On principle, if this is Friday, it must be Belgium

You know, I have nothing against Belgium. And not much for it. I read once that it has only one forest left, which depressed me. Still, I'd be willing to check the place out if given good reason. But I'm not holding my breath. Any more than I am for an articulate, coherent and salable platform from the Conservative party. Stephen Harper's Belgian proposal might have some merit. It certainly won't do to complain that politics is banal and predictable, then flying body-slam anyone who says anything unexpected. My complaint is that there is no more evidence of political philosophy behind it than behind the Reform party's kaleidoscopic series of positions on important issues, generally untainted by any reference to established conservative thinkers, principles or tradition.

But listen for a moment to Abraham Lincoln (courtesy of Ted Morton in Daniel Cere's and Douglas Farrow's new book Divorcing Marriage) on the worst decision in the history of the U.S. Supreme Court, 1857's pro-slavery Dred Scott clunker: "I do not forget the position assumed by some, that constitutional questions are to be decided by the Supreme Court; nor do I deny that such decisions must be binding in any case, upon the parties to a suit, as to the object of that suit ... At the same time the candid citizen must confess that if the policy of the government, upon vital questions, affecting the whole people, is to be irrevocably fixed by decisions of the Supreme Court, the instant they are made, in ordinary litigation between parties, in personal actions, the people will have ceased to be their own rulers, having to that extent, practically resigned their government into the hands of that eminent tribunal."

Has anyone in the Conservative party said anything as coherent or principled about judicial activism today?
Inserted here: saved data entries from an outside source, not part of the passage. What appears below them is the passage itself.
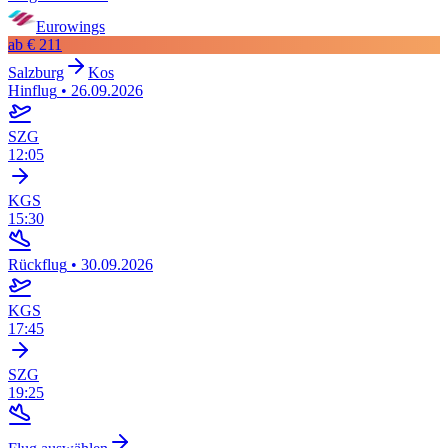
Eurowings
ab
€ 211
Salzburg
Kos
Hinflug
•
26.09.2026
SZG
12:05
KGS
15:30
Rückflug
•
30.09.2026
KGS
17:45
SZG
19:25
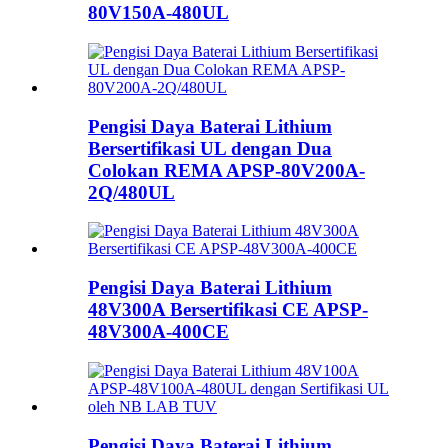
80V150A-480UL
Pengisi Daya Baterai Lithium
Bersertifikasi UL dengan Dua
Colokan REMA APSP-80V200A-
2Q/480UL
Pengisi Daya Baterai Lithium
48V300A Bersertifikasi CE APSP-
48V300A-400CE
Pengisi Daya Baterai Lithium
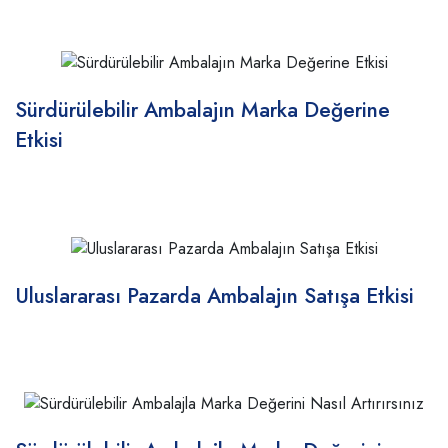
Sürdürülebilir Ambalajın Marka Değerine
Etkisi
Uluslararası Pazarda Ambalajın Satışa Etkisi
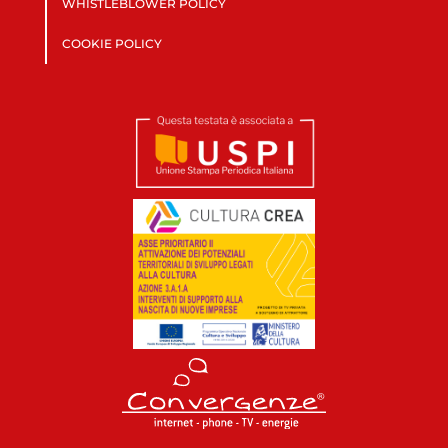
WHISTLEBLOWER POLICY
COOKIE POLICY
Or as persuasive?

It seems that the Conservatives, like to some extent the NDP, have become unhealthily fixated on the Liberals' ruthless pragmatism about winning and persuaded themselves that they, too, must tear loose from the restraint of principles. I think it's an error even when it comes to the Grits, whose firm-but-flexible philosophy has at its core the principles of as much social spending as the economy can sustain and as much independence from the United States as our national security can sustain (whether they have made the latter calculation properly of late is another matter).

In any event, the Liberals occupy a particular niche in our political system, and seeking to cram one's own party into it as well offers neither benefit nor honour. The Tories, like the NDP, are meant to be a party of coherent principles, and if it is difficult to win on that basis, well, no one said the job would be easy and besides, it is impossible to win otherwise so they might as well give it a try. For them, to paraphrase Socrates, "The unexamined philosophy is not worth articulating."
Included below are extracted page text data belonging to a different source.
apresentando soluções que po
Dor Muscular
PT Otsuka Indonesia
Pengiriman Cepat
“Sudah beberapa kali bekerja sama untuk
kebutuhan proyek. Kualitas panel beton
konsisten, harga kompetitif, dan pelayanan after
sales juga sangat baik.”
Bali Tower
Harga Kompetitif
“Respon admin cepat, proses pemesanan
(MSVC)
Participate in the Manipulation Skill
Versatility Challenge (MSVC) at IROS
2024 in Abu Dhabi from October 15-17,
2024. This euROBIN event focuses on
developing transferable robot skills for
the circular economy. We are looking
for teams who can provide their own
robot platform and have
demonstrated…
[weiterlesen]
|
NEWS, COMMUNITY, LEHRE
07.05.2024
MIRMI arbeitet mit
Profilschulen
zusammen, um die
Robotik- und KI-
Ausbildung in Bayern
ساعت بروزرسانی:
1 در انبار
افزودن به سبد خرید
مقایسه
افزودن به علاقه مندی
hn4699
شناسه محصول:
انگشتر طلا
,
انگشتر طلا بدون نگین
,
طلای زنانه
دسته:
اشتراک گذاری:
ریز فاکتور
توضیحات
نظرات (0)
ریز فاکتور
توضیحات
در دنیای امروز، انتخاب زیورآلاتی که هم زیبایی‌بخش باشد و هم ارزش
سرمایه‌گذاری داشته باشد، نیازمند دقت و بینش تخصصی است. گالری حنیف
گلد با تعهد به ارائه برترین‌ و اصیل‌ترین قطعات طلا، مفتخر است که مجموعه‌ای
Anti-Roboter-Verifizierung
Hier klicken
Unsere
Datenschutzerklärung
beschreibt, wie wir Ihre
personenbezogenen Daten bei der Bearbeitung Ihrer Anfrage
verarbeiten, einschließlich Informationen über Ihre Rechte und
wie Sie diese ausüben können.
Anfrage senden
Take the Federalist Papers. Yes, I know. It's hard to toss all 85 of them across the aisle during question period. But to persuade their countrymen to ratify the U.S. Constitution, the three authors who wrote as "Publius" offered no shallow expedience. Instead they presented a comprehensive discussion of political economy not only successful in its immediate purpose but useful to this day. Likewise, Washington's Farewell Address contains a celebrated and still compelling warning against permanent alliances like, say, the United Nations, as well as a less-celebrated and to me less-convincing but still thought-provoking warning against partisanship. Whereas in place of an articulate discourse on the political philosophy of language, with Belgium as an illustration, Mr. Harper gave us Mulroney warmed over.
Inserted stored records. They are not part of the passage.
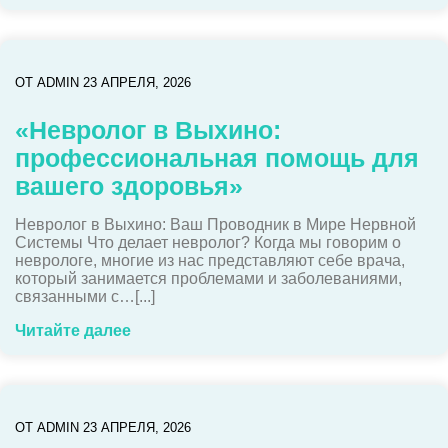
ОТ
ADMIN
23 АПРЕЛЯ, 2026
«Невролог в Выхино:
профессиональная помощь для
вашего здоровья»
Невролог в Выхино: Ваш Проводник в Мире Нервной
Системы Что делает невролог? Когда мы говорим о
неврологе, многие из нас представляют себе врача,
который занимается проблемами и заболеваниями,
связанными с…[...]
Читайте далее
ОТ
ADMIN
23 АПРЕЛЯ, 2026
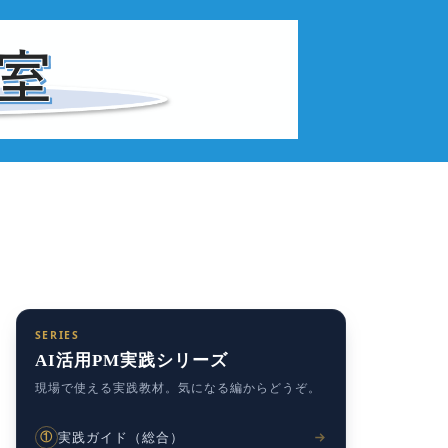
SERIES
AI活用PM実践シリーズ
現場で使える実践教材。気になる編からどうぞ。
実践ガイド（総合）
①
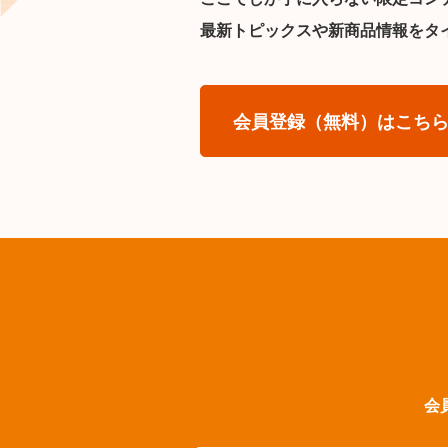
最新トピックスや新商品情報をタ
会員登録（無料）はこち
会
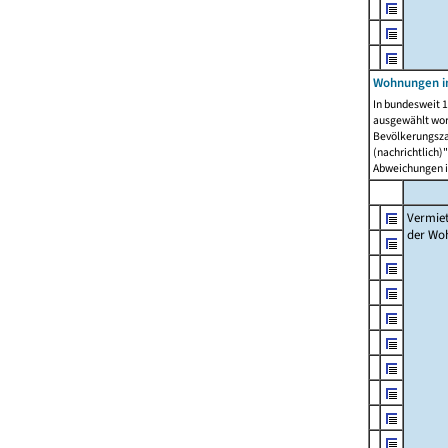
Wohnungen in
In bundesweit 1
ausgewählt wor
Bevölkerungszah
(nachrichtlich)"
Abweichungen i
Vermie
der Wo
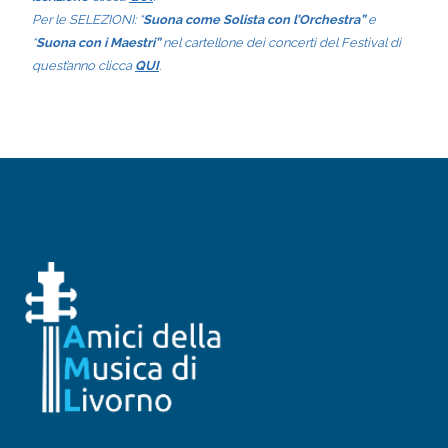
Per le SELEZIONI: “
Suona come Solista con l’Orchestra”
e
“
Suona con i Maestri”
nel cartellone dei concerti del Festival di
quest’anno clicca
QUI
.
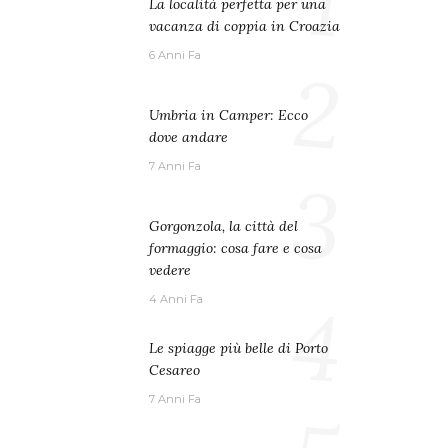
1
La località perfetta per una
vacanza di coppia in Croazia
6 Anni Fa
2
Umbria in Camper: Ecco
dove andare
7 Anni Fa
3
Gorgonzola, la città del
formaggio: cosa fare e cosa
vedere
4
4 Anni Fa
Le spiagge più belle di Porto
Cesareo
7 Anni Fa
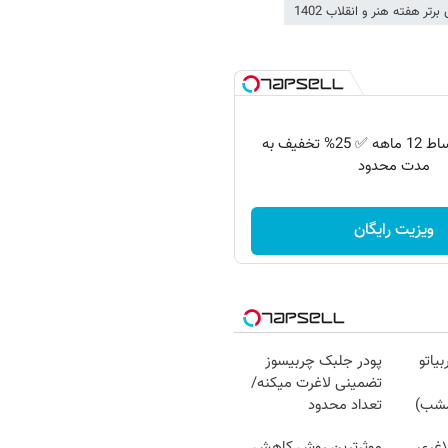
تر هفته هنر و انقلاب 1402
ایمپلنت با اقساط 12 ماهه ✅ 25% تخفیف به
مدت محدود
ویزیت رایگان
یاتو
پودر جلبک چربیسوز
تضمینی لاغرت میکنه/
مشب)
تعداد محدود
اغری
موثرترین روش کاهش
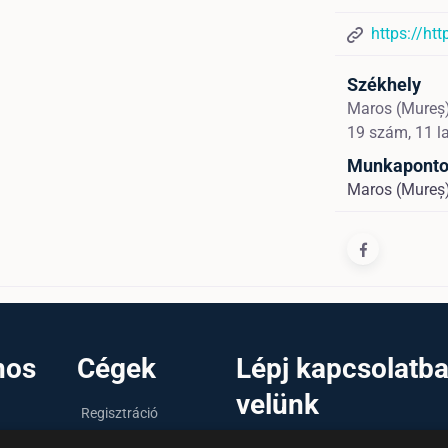
https://htt
Székhely
Maros (Mureș
19 szám, 11 l
Munkapont
Maros (Mureș)
nos
Cégek
Lépj kapcsolatb
velünk
Regisztráció
Bejelentkezés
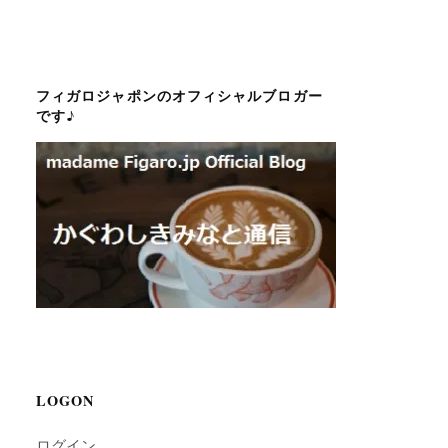
フィガロジャポンのオフィシャルブロガー
です♪
LOGON
ログイン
We were deprived even of an explicit statement along the lines that: "When in the course of human events, it becomes necessary for one party to hoover up votes in Quebec by any means possible without regard for the antiquated emotion known as 'shame,' a decent respect to the public opinion polls of mankind requires avoiding any discussion of the principles that might or might not underlie positions whose potential adoption hinges on future considerations of unmitigated expediency." Instead, the bus full of tired, bewildered constitutional tourists roared off to Spain, leaving the voters behind.

If basing policy clearly and explicitly on principle interests the Tories, I could offer them a useful list of books, including Dicey on our own constitutional order. It would, however, get very long indeed before it reached Belgium. I have nothing against the place. It's just that there are far more interesting things to see and ponder.